The frozen faraway miniature world targeted for a high-speed flyby by NASA’s New Horizons spacecraft on 1 January 2019, now has a nickname: Ultima Thule.
Formally known as 2014 MU69, the robotic space probe’s next target will become the most distant object ever explored up-close, making Ultima Thule a fitting nickname.
“The name comes from medieval mapmakers, where Thule (pronounced “thoo-lee”) was a distant and unknown island thought to be the northernmost place on Earth,” wrote Mark Showalter, a member of the New Horizons science team who led the naming campaign. “‘Ultima Thule’ (which translates as ‘farthest Thule’ or ‘beyond Thule) has come to be used as a metaphor for any mysterious place ‘beyond the borders of the known world.’
“This is an apt metaphor for the tiny object, 6.4 billion kilometres (four billion miles) away, that will be the next destination for the New Horizons spacecraft,” Showalter wrote in a blog post revealing the nickname.
The New Horizons team selected the monicker after seeking nominations from the public, who then ranked 37 of the potential names in an online poll. Mission managers said they would pick a nickname from among the top vote-getters, and Ultima Thule was one of the most popular nominees, officials said in a press release Tuesday.
“MU69 is humanity’s next Ultima Thule,” said Alan Stern, New Horizons principal investigator from Southwest Research Institute in Boulder, Colorado. “Our spacecraft is heading beyond the limits of the known worlds, to what will be this mission’s next achievement. Since this will be the farthest exploration of any object in space in history, I like to call our flyby target Ultima, for short, symbolizing this ultimate exploration by NASA and our team.”
Three-and-a-half years after its historic first encounter with Pluto, New Horizons is in an extended mission.

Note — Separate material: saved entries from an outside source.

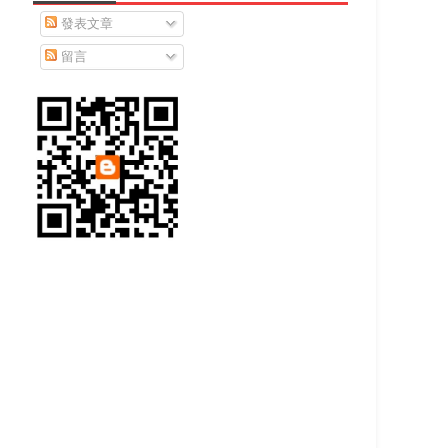
發表文章
留言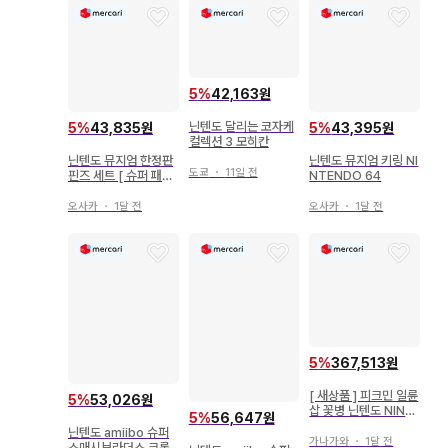
5
%
42,163원
닌텐도 달리는 코자케
5
%
43,835원
5
%
43,395원
컬렉션 3 모히칸
닌텐도 뮤지엄 한정판
닌텐도 뮤지엄 키링 NI
도쿄
・
11일 전
핀즈 세트 [ 슈퍼 패미
NTENDO 64
컴 ] Nintendo
오사카
・
1달 전
오사카
・
1달 전
5
%
367,513원
[ 새상품 ] 피크민 일륜
5
%
53,026원
삽 꽃병 닌텐도 NINT
5
%
56,647원
ENDO PIKMIN
닌텐도 amiibo 슈퍼
가나가와
・
1달 전
스매시브라더스 크롬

NASA approved a plan to aim the spacecraft for 2014 MU69, or Ultima Thule, a target that scientists believe could consist of two or three icy worlds orbiting in close proximity to one another in the Kuiper Belt, a zone of frozen objects orbiting the sun beyond Neptune.
Scientists know little about Ultima Thule, which appears as a speck of light through even the highest-power telescopes, such as Hubble, the famous observatory astronomers used to find the object in 2014.
Ultima Thule is about the diameter of a large city and appears reddish in telescopic views, and a field campaign last year used occultations — when the object passed in front of stars as seen from Earth — to discern more about the shape and environment of New Horizons’ next target.
It turns out the object is probably a dual-lobe world, with its two segments either orbiting one another or a contact binary stuck together “like two globs of ice cream,” said Marc Buie, a co-investigator on the New Horizons mission from SWRI.
Buie said in December that scientists found evidence that Ultima Thule has a small moonlet lurking nearby.
Researchers believe Ultima Thule has remained in its primordial state since the solar system’s early history 4.5 billion years ago. Comets that come from the far outer solar system originated in the same frozen, faint environment, but repeated passes near the sun have erased their ancient characteristics.
Scientists hope the plutonium-powered New Horizons spacecraft’s discoveries at Ultima Thule will help their understanding of how the solar system formed and evolved over billions of years.
Ultima Thule will be just a placeholder name for 2014 MU69, which will receive an official designation from the International Astronomical Union in 2019. The New Horizons team plans to submit a formal name to the global body after the New Year’s Day flyby.
The final name will depend in part on whether MU69 is found to be a single body, a binary pair, or a cluster of multiple objects, the New Horizons team wrote in a statement.